08 March 2017

Unanimous support for “user pays” electricity scheme

Tim Newman -

Southland businesses, local government and residents have presented a united front in the latest submissions on electricity prices.

The Electricity Authority had previously asked for consultation from the public on the second issues paper of the Transmission Pricing Methodology, and received submissions from December 13 until February 24.

The TPM calculates energy payments for regions throughout the country, based on the cost it takes to transfer power up and down the national grid.

The last set of recommendations, which significantly reduced the benefits that Southland was set to receive, was widely unpopular throughout the region.

The authority had planned to put a cap on price increases at 3.5 per cent, which would lessen the blow for regions such as Auckland and Northland, which were set to pay more.

About 30 Southland-based submissions were put to the Electricity Authority, out of a total of more than 100.

The submissions came from all sectors of Southland, including industry, politicians, businesses, and regular consumers.

Throughout the submissions from Southland, there was overwhelming support for a “user pays” pricing system.

This would have significant economic benefits for the region, particularly because of Southland’s proximity to renewable energy sources.

An 18-point proposal was submitted by Venture Southland on behalf of the region, which was supported by a wide range of different organisations.

The proposal was supported by the Southland District, Gore District and Invercargill City councils, MPs Sarah Dowie and Todd Barclay, and the Southland Chamber of Commerce.

Industry leaders also got in behind the submission, including South Port, EIS, and Dongwha New Zealand.

A key point of contention on the current payment system was the fact that the South Island and lower North Island had disproportionately subsidised upgrades to electricity transmission in the upper North Island.

In the submission made by Venture Southland, chief executive Paul Casson says this had had an adverse effect on the rest of the country.

“The current dependency-based subsidised model of the TPM, whereby southern residents and businesses are subsidising the massive investment in the upper North Island grid caused by rapid growth in Auckland and environs, needs to be immediately corrected.”

$1.3 billion has been spent on the upper North Island grid since 2004, yet only 39 per cent of the investment has been paid for by the upper North Island.

Since that time, transmission prices have increased by 330 per cent in the South Island, 225 per cent in the lower North Island, and 40 per cent in the upper North Island.

Casson said this pricing system, if left uncorrected, would have a major negative impact on Southland’s economy.

“Southland as a region with a population of 96,000 people consistently punches above its economic weight and produces or processes 15 per cent of all of New Zealand’s tradeable exports, but it is also a region highly exposed to international commodity prices.

“Unfortunately the current TPM is not cost-reflective and adversely impacts on business competitiveness in the South by imposing unreasonable costs on southern industry and consumers.

“Venture Southland believes in the principle of user pays.
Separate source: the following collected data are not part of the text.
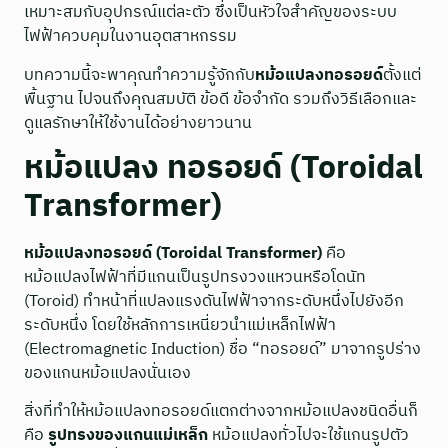
เหมาะสมกับอุปกรณ์แต่ละตัว ซึ่งเป็นหัวใจสำคัญของระบบ
ไฟฟ้าควบคุมในงานอุตสาหกรรม
บทความนี้จะพาคุณทำความรู้จักกับ
หม้อแปลงทอรอยด์
ตั้งแต่
พื้นฐาน ไปจนถึงคุณสมบัติ ข้อดี ข้อจำกัด รวมถึงวิธีเลือกและ
ดูแลรักษาให้ใช้งานได้อย่างยาวนาน
หม้อแปลง ทอรอยด์ (Toroidal
Transformer)
หม้อแปลงทอรอยด์ (Toroidal Transformer)
คือ
หม้อแปลงไฟฟ้าที่มีแกนเป็นรูปทรงวงแหวนหรือโดนัท
(Toroid) ทำหน้าที่แปลงแรงดันไฟฟ้าจากระดับหนึ่งไปยังอีก
ระดับหนึ่ง โดยใช้หลักการเหนี่ยวนำแม่เหล็กไฟฟ้า
(Electromagnetic Induction) ชื่อ “ทอรอยด์” มาจากรูปร่าง
ของแกนหม้อแปลงนั่นเอง
สิ่งที่ทำให้หม้อแปลงทอรอยด์แตกต่างจากหม้อแปลงชนิดอื่นก็
คือ
รูปทรงของแกนแม่เหล็ก
หม้อแปลงทั่วไปจะใช้แกนรูปตัว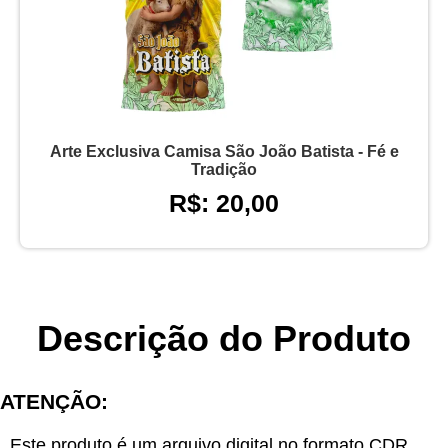
Arte Exclusiva Camisa São João Batista - Fé e
Tradição
R$: 20,00
Descrição do Produto
ATENÇÃO:
Este produto é um arquivo digital no formato CDR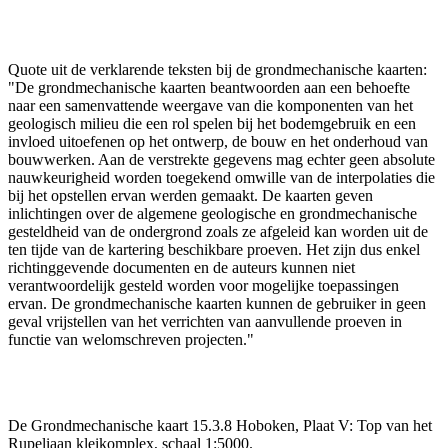
Quote uit de verklarende teksten bij de grondmechanische kaarten:
"De grondmechanische kaarten beantwoorden aan een behoefte
naar een samenvattende weergave van die komponenten van het
geologisch milieu die een rol spelen bij het bodemgebruik en een
invloed uitoefenen op het ontwerp, de bouw en het onderhoud van
bouwwerken. Aan de verstrekte gegevens mag echter geen absolute
nauwkeurigheid worden toegekend omwille van de interpolaties die
bij het opstellen ervan werden gemaakt. De kaarten geven
inlichtingen over de algemene geologische en grondmechanische
gesteldheid van de ondergrond zoals ze afgeleid kan worden uit de
ten tijde van de kartering beschikbare proeven. Het zijn dus enkel
richtinggevende documenten en de auteurs kunnen niet
verantwoordelijk gesteld worden voor mogelijke toepassingen
ervan. De grondmechanische kaarten kunnen de gebruiker in geen
geval vrijstellen van het verrichten van aanvullende proeven in
functie van welomschreven projecten."
De Grondmechanische kaart 15.3.8 Hoboken, Plaat V: Top van het
Rupeliaan kleikomplex, schaal 1:5000.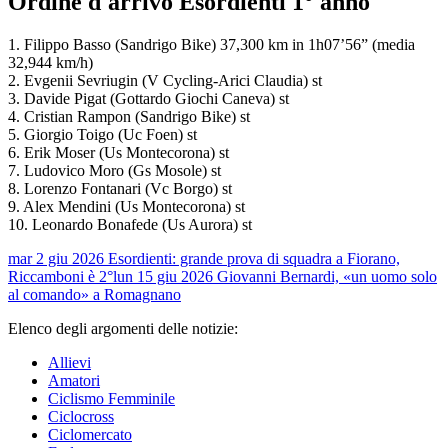
Ordine d'arrivo Esordienti 1° anno
1. Filippo Basso (Sandrigo Bike) 37,300 km in 1h07’56” (media
32,944 km/h)
2. Evgenii Sevriugin (V Cycling-Arici Claudia) st
3. Davide Pigat (Gottardo Giochi Caneva) st
4. Cristian Rampon (Sandrigo Bike) st
5. Giorgio Toigo (Uc Foen) st
6. Erik Moser (Us Montecorona) st
7. Ludovico Moro (Gs Mosole) st
8. Lorenzo Fontanari (Vc Borgo) st
9. Alex Mendini (Us Montecorona) st
10. Leonardo Bonafede (Us Aurora) st
mar 2 giu 2026
Esordienti: grande prova di squadra a Fiorano,
Riccamboni è 2°
lun 15 giu 2026
Giovanni Bernardi, «un uomo solo
al comando» a Romagnano
Elenco degli argomenti delle notizie:
Allievi
Amatori
Ciclismo Femminile
Ciclocross
Ciclomercato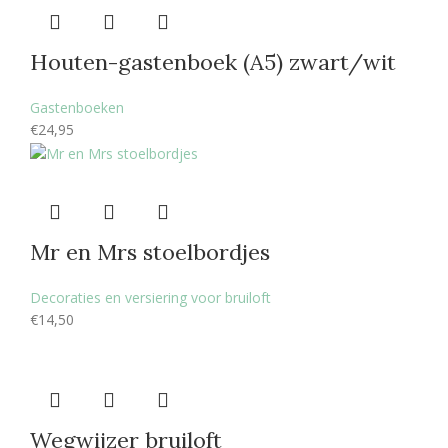
Houten-gastenboek (A5) zwart/wit
Gastenboeken
€
24,95
Mr en Mrs stoelbordjes
Decoraties en versiering voor bruiloft
€
14,50
Wegwijzer bruiloft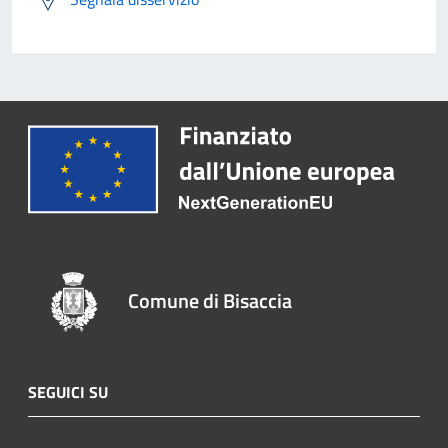
Comune di Bisaccia
SEGUICI SU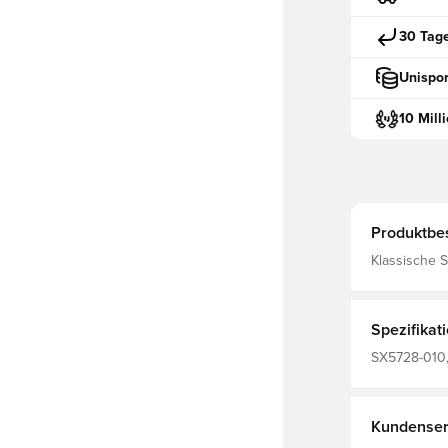
30 Tag
Unispor
10 Mill
Produktbe
Klassische Stutzen von Nik
Material, wa
leistungsste
Spezifikat
SX5728-010, 
Herren, Erw
Kundenser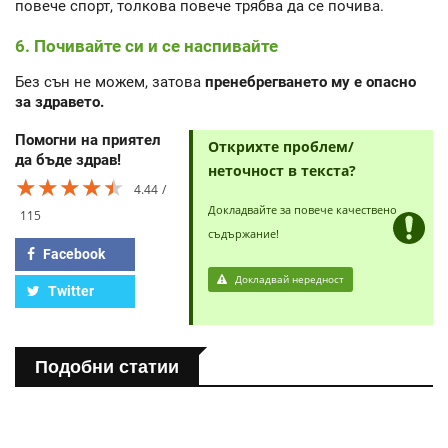
повече спорт, толкова повече трябва да се почива.
6. Почивайте си и се наспивайте
Без сън не можем, затова
пренебрегването му е опасно
за здравето.
Помогни на приятел
Открихте проблем/
да бъде здрав!
неточност в текста?
★★★★★
★★★★★
★★★★★
4.44
Докладвайте за повече качествено
115
съдържание!
Facebook
Докладвай нередност
Twitter
Подобни статии
ПОЛЕЗНО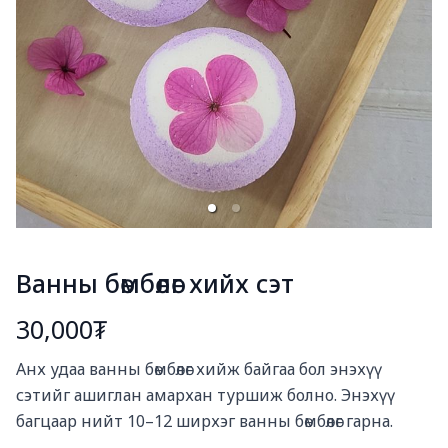
Ванны бөмбөлөг хийх сэт
30,000₮
Богино тайлбар
Анх удаа ванны бөмбөлөг хийж байгаа бол энэхүү 
сэтийг ашиглан амархан туршиж болно. Энэхүү 
багцаар нийт 10–12 ширхэг ванны бөмбөлөг гарна.
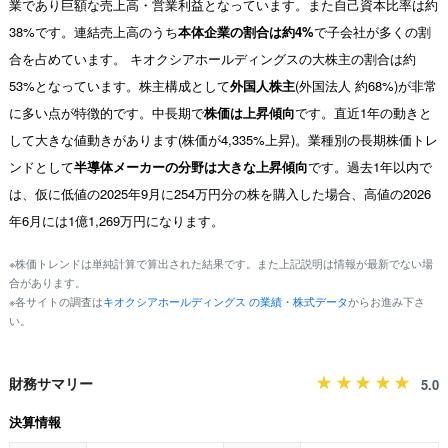
業であり巨額な売上高・営業利益となっています。また自己資本比率は約
38%です。連結売上高のうち
本体企業の割合は約4%
で子会社が多くの割
合を占めています。 キオクシアホールディングスの大株主の割合は約
53%となっています。株主構成として
外国人株主
(外国法人 約68%)が非常
に多い点が特徴的です。中長期で
株価は上昇傾向
です。直近1年の動きと
して大きな値動きがあります(株価が4,335%上昇)。業種別の長期株価トレ
ンドとして
半導体メーカーの分野は大きな上昇傾向
です。過去1年以内で
は、仮に低値の2025年9月に254万円分の株を購入した場合、高値の2026
年6月には1億1,269万円になります。
※株価トレンドは単純計算で算出された結果です。また上記説明は情報が最新でない場
合があります。
※各サイトの調査は
キオクシアホールディングス の業績・株式データ
からお進み下さ
い。
財務サマリー
5.0
決算情報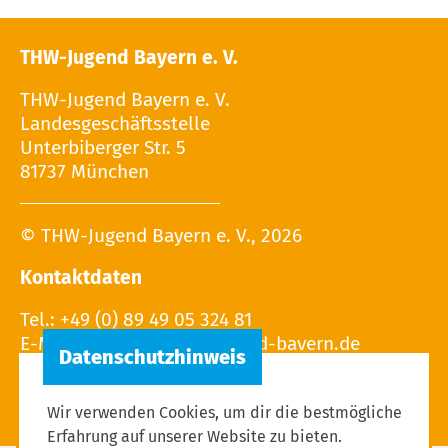
THW-Jugend Bayern e. V.
THW-Jugend Bayern e. V.
Landesgeschäftsstelle
Unterbiberger Str. 5
81737 München
© THW-Jugend Bayern e. V., 2026
Kontaktdaten
Tel.: +49 (0) 89 49 05 324 81
E-Mail:
Wir verwenden Cookies, um dir die bestmögliche
Erfahrung auf unserer Website zu bieten.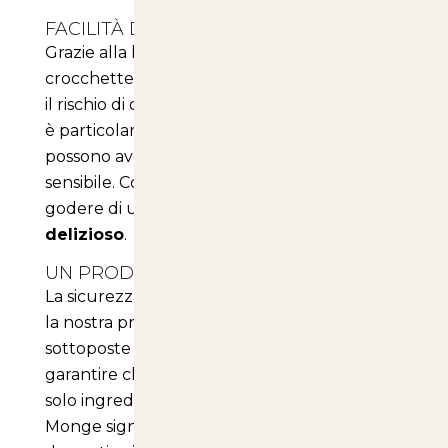
FACILITÀ DI DIGESTIONE
Grazie alla loro composizione, queste
crocchette sono facili da digerire, riducendo
il rischio di disturbi gastrointestinali. Questo
è particolarmente importante per i cani che
possono avere un sistema digestivo
sensibile. Con Monge, il vostro cane potrà
godere di un pasto che è sia
nutriente
che
delizioso
.
UN PRODOTTO SICURO E AFFIDABILE
La sicurezza e la salute del vostro cane sono
la nostra priorità. Le crocchette Monge sono
sottoposte a rigorosi controlli di qualità per
garantire che ogni confezione contenga
solo ingredienti
freschi e sicuri
. Scegliere
Monge significa dare al vostro animale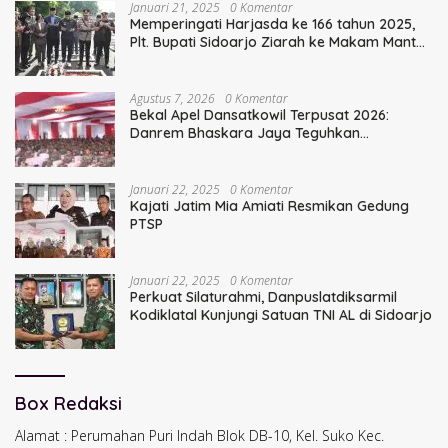
Januari 21, 2025
0 Komentar
Memperingati Harjasda ke 166 tahun 2025,
Plt. Bupati Sidoarjo Ziarah ke Makam Mantan
Bupati Sidoarjo Terdahulu
Agustus 7, 2026
0 Komentar
Bekal Apel Dansatkowil Terpusat 2026:
Danrem Bhaskara Jaya Teguhkan
Kepemimpinan Humanis
Januari 22, 2025
0 Komentar
Kajati Jatim Mia Amiati Resmikan Gedung
PTSP
Januari 22, 2025
0 Komentar
Perkuat Silaturahmi, Danpuslatdiksarmil
Kodiklatal Kunjungi Satuan TNI AL di Sidoarjo
Box Redaksi
Alamat : Perumahan Puri Indah Blok DB-10, Kel. Suko Kec.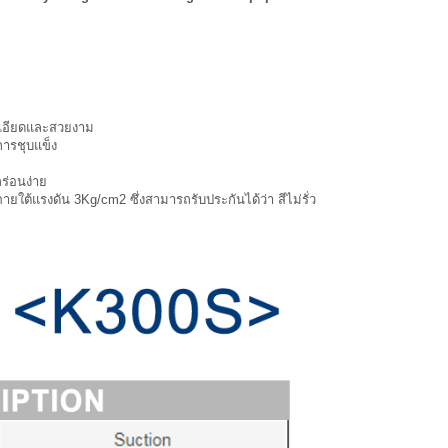
เอียดและสวยงาม
ารชุบแข็ง
ร่อนง่าย
ยใต้แรงดัน 3Kg/cm2 ซึ่งสามารถรับประกันได้ว่า สีไม่รั่ว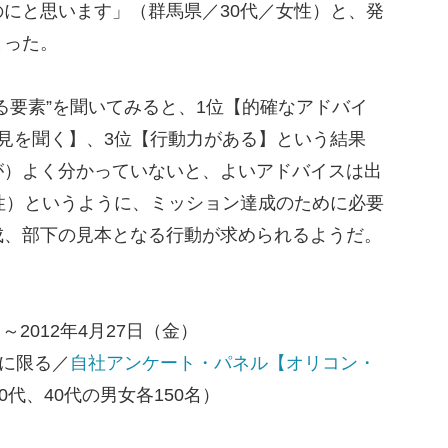
にと思います」（群馬県／30代／女性）と、発
まった。
要素”を聞いてみると、1位【的確なアドバイ
見を聞く】、3位【行動力がある】という結果
が）よく分かっていないと、よいアドバイスは出
性）というように、ミッション達成のために必要
成、部下の見本となる行動が求められるようだ。
～2012年4月27日（金）
者に限る／
自社アンケート・パネル【オリコン・
0代、40代の男女各150名）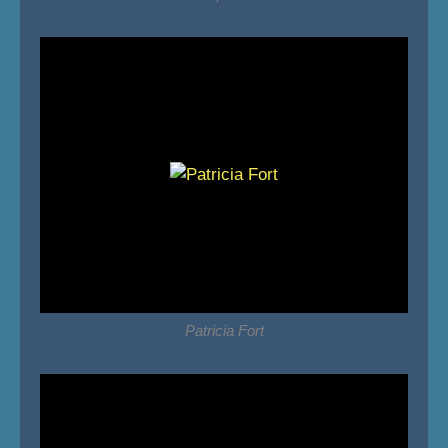
Patricia Fort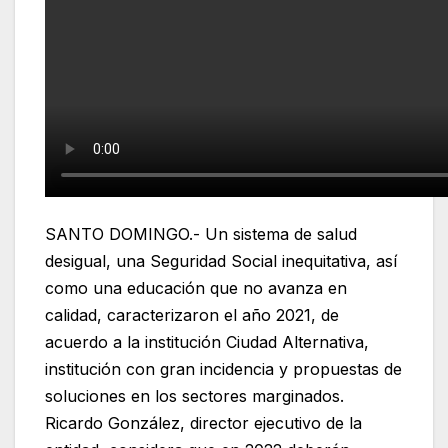
SANTO DOMINGO.- Un sistema de salud
desigual, una Seguridad Social inequitativa, así
como una educación que no avanza en
calidad, caracterizaron el año 2021, de
acuerdo a la institución Ciudad Alternativa,
institución con gran incidencia y propuestas de
soluciones en los sectores marginados.
Ricardo González, director ejecutivo de la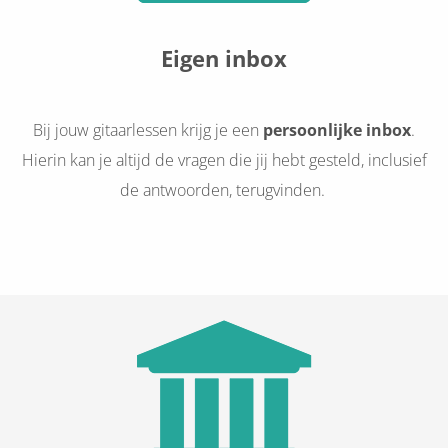
Eigen inbox
Bij jouw gitaarlessen krijg je een
persoonlijke inbox
.
Hierin kan je altijd de vragen die jij hebt gesteld, inclusief
de antwoorden, terugvinden.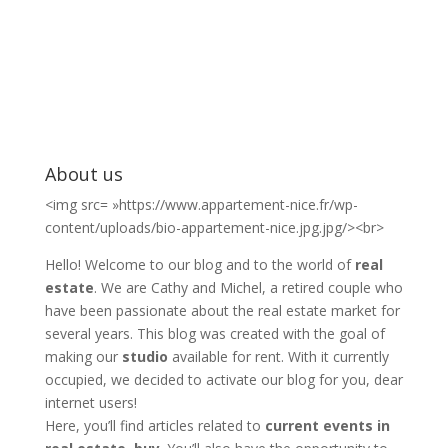
About us
<img src= »https://www.appartement-nice.fr/wp-
content/uploads/bio-appartement-nice.jpg.jpg/><br>
Hello! Welcome to our blog and to the world of
real
estate
. We are Cathy and Michel, a retired couple who
have been passionate about the real estate market for
several years. This blog was created with the goal of
making our
studio
available for rent. With it currently
occupied, we decided to activate our blog for you, dear
internet users!
Here, you’ll find articles related to
current events in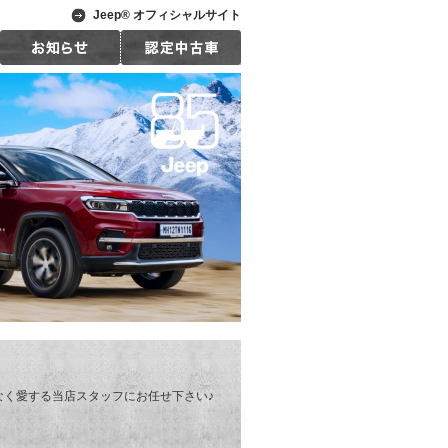
Jeep® オフィシャルサイト
く愛する当店スタッフにお任せ下さい♪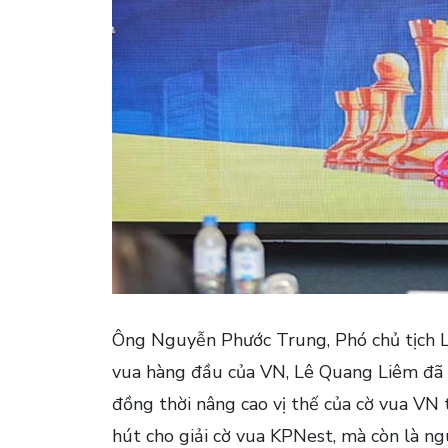
Ông Nguyễn Phước Trung, Phó chủ tịch L
vua hàng đầu của VN, Lê Quang Liêm đã g
đồng thời nâng cao vị thế của cờ vua VN 
hút cho giải cờ vua KPNest, mà còn là ng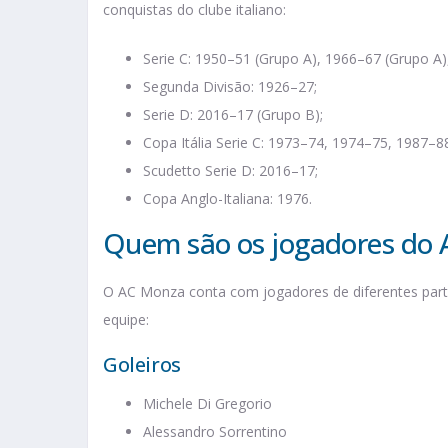
conquistas do clube italiano:
Serie C: 1950–51 (Grupo A), 1966–67 (Grupo A)
Segunda Divisão: 1926–27;
Serie D: 2016–17 (Grupo B);
Copa Itália Serie C: 1973–74, 1974–75, 1987–8
Scudetto Serie D: 2016–17;
Copa Anglo-Italiana: 1976.
Quem são os jogadores do
O AC Monza conta com jogadores de diferentes parte
equipe:
Goleiros
Michele Di Gregorio
Alessandro Sorrentino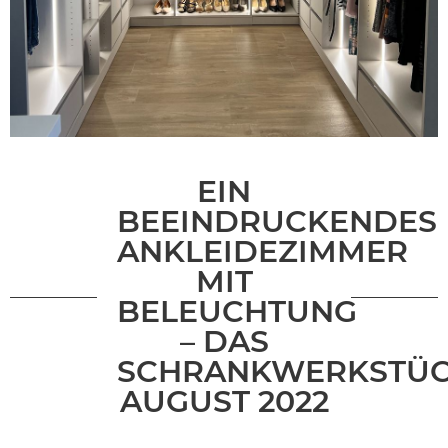
EIN
BEEINDRUCKENDES
ANKLEIDEZIMMER
MIT
BELEUCHTUNG
– DAS
SCHRANKWERKSTÜ
AUGUST 2022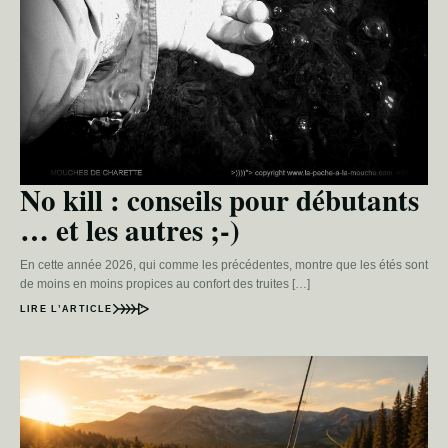
No kill : conseils pour débutants
… et les autres ;-)
En cette année 2026, qui comme les précédentes, montre que les étés sont
de moins en moins propices au confort des truites […]
LIRE L’ARTICLE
If you are the customer that benefits from a service then you should pay for it.”

Casson said any changes to the system were long overdue, and in any case would not provide compensation for the over-charging the Southern region was already facing.

“It is important that the Authority does not delay its work in reviewing the TPM.

“Customers in regions like Southland and Otago are currently facing transmission costs that are much higher than the services they receive.

“Any more delays mean we as Southern customers will be continuing to pay for investments that customers in other regions benefit from.

“We will never be paid back for that over payment – but we would like to stop paying for other regions’ transmission grid infrastructure as soon as possible.”

Otago Southland Employers’ Association chief executive Virginia Nicholls said the Authority should not be “swayed by unsubstantiated posturing based on misleading propositions of harm and instead stay the course”.

“We recognise that change of the TPM will create winners and losers. But the fact that there are winners and losers is not the appropriate benchmark against which to assess the work of the Authority.”

Southland Chamber of Commerce chief executive Sheree Carey said she was pleased with the number of submissions put forward by Southlanders.

“It’s great to see the voice of the south so well represented in this reform. It really matters to our community’s future that we get this right.

“The joint council campaign ‘Fair Go for the South’ was an excellent initiative which promoted awareness of the cause and engagement from the public around this important issue currently facing our region.

“I can’t predict final outcomes but I think anyone who is reasonable would decide that people should pay for what they use, and we can’t afford to continue to fund the infrastructure needed to cope with Auckland’s growth.”

South Port chief executive Mark O’Connor said an equitable transmission pricing model was essential for the success of the Southland Regional Development Strategy, which was reliant on the growth of existing industry and the establishment of new businesses in the region.